I am running a regression where my dependent variable is a cross-section of variances. Therefore, I require my predicted values (fitted values) to be positive.

However, when running a simple OLS regression, a small percentage of my fitted values are negative, which is non-intuitive in this case (since variance cannot be negative).

Please note that approximately, my dependent variable is distributed according to a Chi-square distribution.

The output that I need from the regression are the fitted values in the original scale, as well a closed form expression of the MSE (Mean Square Error) of these fitted values.

Is there a way to impose a lower bound on the predicted values?

Best Answer

I am running a regression where my dependent variable is a cross-section of variances. Therefore, I require my predicted values (fitted values) to be positive.

Then don't fit a model that doesn't obey such an obvious requirement...

However, when running a simple OLS regression,

... like, you know, OLS.

Please note that approximately, my dependent variable is distributed according to a Chi-square distribution.

Or rather, since population variances are usually not $1$, it should probably be approximately $\sigma^2$ times a chi-square -- so why not model it as, say a Gamma random variable (the distribution of a multiple of a chi-square)?

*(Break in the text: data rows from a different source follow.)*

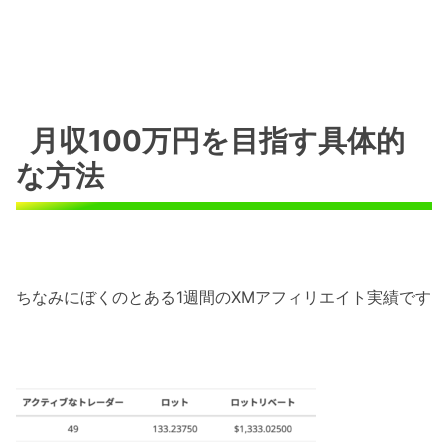
月収100万円を目指す具体的
な方法
ちなみにぼくのとある1週間のXMアフィリエイト実績です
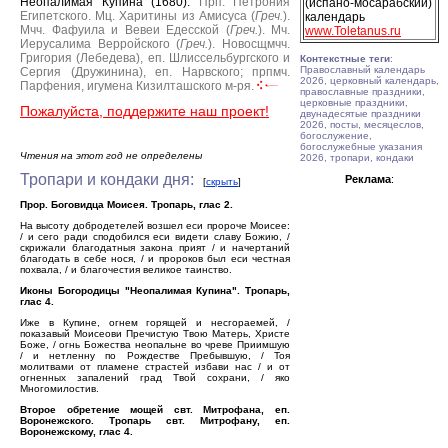
Неопалимая Купина (1680).
Прп. Петрония
(испано-мосарабский)
Египетского.
Мц. Харитины из Амисуса (
Греч.
).
календарь
Мчч. Фафуила и Вевеи Едесской (
Греч.
).
Мч.
www.Toletanus.ru
Иерусалима Верройского (
Греч.
).
Новосщмчч.
Григория (Лебедева), еп. Шлиссельбургского и
Контекстные теги
:
Православный календарь
Сергия (Дружинина), еп. Нарвского; прпмч.
2026, церковный календарь,
Парфения, игумена Кизилташского м-ря.
православные праздники,
церковные праздники,
Пожалуйста, поддержите наш проект!
двунадесятые праздники
2026, посты, месяцеслов,
богослужение,
богослужебные указания
Чтения на этот год не определены
2026, тропари, кондаки
Тропари и кондаки дня:
Реклама
:
[
скрыть
]
Прор. Боговидца Моисея. Тропарь, глас 2.
На высоту добродетелей возшел еси пророче Моисее:
/ и сего ради сподобился еси видети славу Божию, /
скрижали благодатныя закона прият / и начертаний
благодать в себе нося, / и пророков был еси честная
похвала, / и благочестия великое таинство.
Иконы Богородицы "Неопалимая Купина". Тропарь,
глас 4.
Иже в Купине, огнем горящей и несгораемей, /
показавый Моисеови Пречистую Твою Матерь, Христе
Боже, / огнь Божества неопальне во чреве Приимшую
/ и нетленну по Рождестве Пребывшую, / Тоя
молитвами от пламене страстей избави нас / и от
огненных запалений град Твой сохрани, / яко
Многомилостив.
Второе обретение мощей свт. Митрофана, еп.
Воронежского. Тропарь свт. Митрофану, еп.
Воронежскому, глас 4.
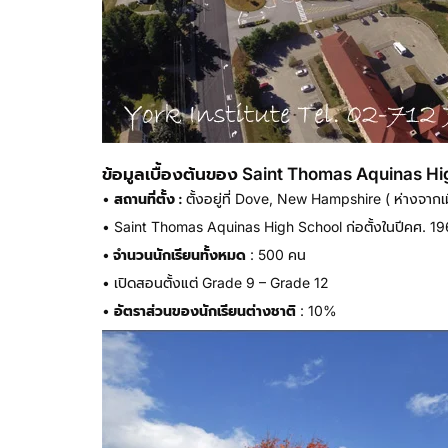
ข้อมูลเบื้องต้นของ Saint Thomas Aquinas H
•
สถานที่ตั้ง :
ตั้งอยู่ที่ Dove, New Hampshire ( ห่างจา
• Saint Thomas Aquinas High School ก่อตั้งในปีคศ. 1
•
จำนวนนักเรียนทั้งหมด
: 500 คน
• เปิดสอนตั้งแต่ Grade 9 – Grade 12
•
อัตราส่วนของนักเรียนต่างชาติ
: 10%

So why not use a GLM for this problem? All your fitted values are guaranteed to not go negative. See the example here (however, if you fit a straight line model, predicted values can - indeed, must - still go negative outside the data).

Is there a way to impose a lower bound on the predicted values?

If you fit a model for the mean such that the mean will remain positive (log-link, say, rather than identity-link) then out-of-sample predictions will obey the positivity restriction.

If you're modelling variances, the identity link usually won't make sense anyway. Choose one of the others, and the model - fitted and predicted - will stay positive.